In a provocative Thanksgiving message, former President Donald Trump extended salutations to American patriots while sharply condemning unchecked immigration, portraying it as a divisive force that has eroded national cohesion through “political correctness” and folly. He highlighted the official foreign-born population at 53 million, predominantly from “failed nations, prisons, mental institutions, gangs, or drug cartels,” many reliant on welfare funded by taxpayers’ goodwill. Trump’s rhetoric underscores a perceived betrayal of American generosity, where citizens’ reluctance to protest has allowed societal fractures to deepen, including urban decay and safety threats. This narrative aligns with Census Bureau data showing the U.S. foreign-born population reached 46.2 million in 2022—13.9% of the total—up from 9.6 million (4.7%) in 1970, with estimates suggesting the true figure, including undocumented individuals, exceeds 50 million when accounting for underreporting. Furthermore, a 2023 Center for Immigration Studies analysis of Survey of Income and Program Participation data revealed that 53.5% of immigrant-headed households accessed major welfare programs like Medicaid, SNAP, and EITC, compared to 39% for U.S.-born households—a 14.5 percentage-point gap driven largely by low-income families with children, who comprise a significant share of recent arrivals. Trump’s example of a migrant family earning $30,000 netting $50,000 in benefits echoes reports from the Federation for American Immigration Reform, estimating $11.6 billion in annual federal welfare expenditures for undocumented immigrants alone in 2023, including food stamps and child nutrition, amplifying the fiscal strain on working Americans.
Trump’s post escalates with a stark case study: Minnesota’s transformation under Somali refugee influxes, where “hundreds of thousands” have allegedly overwhelmed the state, spawning gangs that terrorize residents while leaders like Governor Tim Walz and Rep. Ilhan Omar remain inert or antagonistic. He lambasts Omar’s ingratitude toward a nation that rescued her from Somalia’s anarchy—lacking stable government, military, or schools—contrasting it with her criticisms of U.S. institutions. Substantiating these claims, U.S. Census data from 2023 reports 63,192 Minnesotans of Somali ancestry, the nation’s highest concentration, with state demographers estimating 40,200 to 52,400 Somalis overall, though community sources cite up to 80,000; refugee arrivals totaled over 111,000 nationwide from 2001–2023, with Minnesota receiving thousands annually, including 443 in fiscal year 2023 alone. Crime statistics bolster Trump’s gang concerns: Minneapolis’s Cedar-Riverside (“Little Mogadishu”) saw violent crimes surge 56% from 54 incidents in 2010 to 84 in 2018, attributed to Somali gangs like the Somali Mafia and Hot Boyz engaging in fraud, burglaries, and intimidation, per local police and media reports; statewide, poverty rates exceed 50% among Somalis, correlating with elevated gang activity amid economic isolation.
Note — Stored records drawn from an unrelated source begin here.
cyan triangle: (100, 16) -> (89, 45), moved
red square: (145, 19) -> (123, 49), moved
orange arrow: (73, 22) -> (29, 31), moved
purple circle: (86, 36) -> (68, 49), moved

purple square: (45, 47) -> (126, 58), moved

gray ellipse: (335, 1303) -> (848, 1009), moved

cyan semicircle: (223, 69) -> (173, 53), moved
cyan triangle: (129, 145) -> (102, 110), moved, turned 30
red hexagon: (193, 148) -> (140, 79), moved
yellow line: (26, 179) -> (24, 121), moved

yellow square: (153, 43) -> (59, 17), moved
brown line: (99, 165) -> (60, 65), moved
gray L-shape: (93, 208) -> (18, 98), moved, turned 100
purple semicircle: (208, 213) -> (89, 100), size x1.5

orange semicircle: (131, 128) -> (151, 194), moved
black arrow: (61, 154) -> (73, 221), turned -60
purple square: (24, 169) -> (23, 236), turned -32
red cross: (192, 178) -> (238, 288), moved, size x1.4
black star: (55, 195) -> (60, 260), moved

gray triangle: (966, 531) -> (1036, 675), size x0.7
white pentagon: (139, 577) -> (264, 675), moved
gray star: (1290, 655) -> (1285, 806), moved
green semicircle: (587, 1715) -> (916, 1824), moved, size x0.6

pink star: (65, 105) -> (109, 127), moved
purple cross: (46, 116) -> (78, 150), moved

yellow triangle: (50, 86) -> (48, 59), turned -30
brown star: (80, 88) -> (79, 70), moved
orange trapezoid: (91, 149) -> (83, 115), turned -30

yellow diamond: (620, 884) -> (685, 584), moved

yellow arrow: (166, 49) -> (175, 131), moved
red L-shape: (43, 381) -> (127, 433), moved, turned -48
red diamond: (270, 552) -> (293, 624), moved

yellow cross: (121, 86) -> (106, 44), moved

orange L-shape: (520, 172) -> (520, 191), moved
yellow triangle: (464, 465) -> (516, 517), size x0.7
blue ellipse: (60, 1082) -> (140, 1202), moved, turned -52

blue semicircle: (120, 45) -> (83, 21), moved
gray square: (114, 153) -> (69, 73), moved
Post-WWII America, Trump implies, avoided such dysfunction under stricter policies, a point echoed by historical analyses showing immigration levels at 4.7% of the population in 1970 versus today’s 13.9%, with no comparable gang-driven urban predation or institutional capture by foreign-born critics like Omar, who entered as a refugee in 1995.
Outlining a muscular policy response, Trump vows to “permanently pause” Third World migration, deport millions of Biden-era illegals (including autopen-approved entries), end noncitizen benefits, denaturalize disruptors, and enforce “reverse migration” for public charges, security risks, or those incompatible with Western values—framing it as essential recovery from a “refugee burden” fueling schools’ failures, hospital overloads, housing crises, and deficits. These assertions find empirical footing in broader impacts: A 2024 Congressional Oversight Committee testimony links illegal immigration to strained public education, with non-English-proficient students (often immigrant-linked) costing billions extra; healthcare analyses show overcrowded ERs and $23 billion in federal medical outlays for illegals in 2023; housing studies, including Federal Reserve remarks, tie immigrant inflows to rent pressures in high-arrival areas, exacerbating a 7.3 million net illegal migration surge from 2021–2024 per CBO estimates. Unlike the post-WWII era’s controlled inflows under the 1924 quotas (maintained until 1965 reforms), today’s dynamics have inverted gains, with immigration-linked factors contributing to 2.2% lower native employment in construction and persistent social isolation, per Cato Institute data—validating Trump’s call for reversal to restore “domestic tranquility.” Excluding “hate[rs], steal[ers], murder[ers]” from holiday cheer, Trump’s message rallies patriots against what he deems existential erosion, grounded in statistics painting immigration not as enrichment, but as a subsidized unraveling of the American fabric.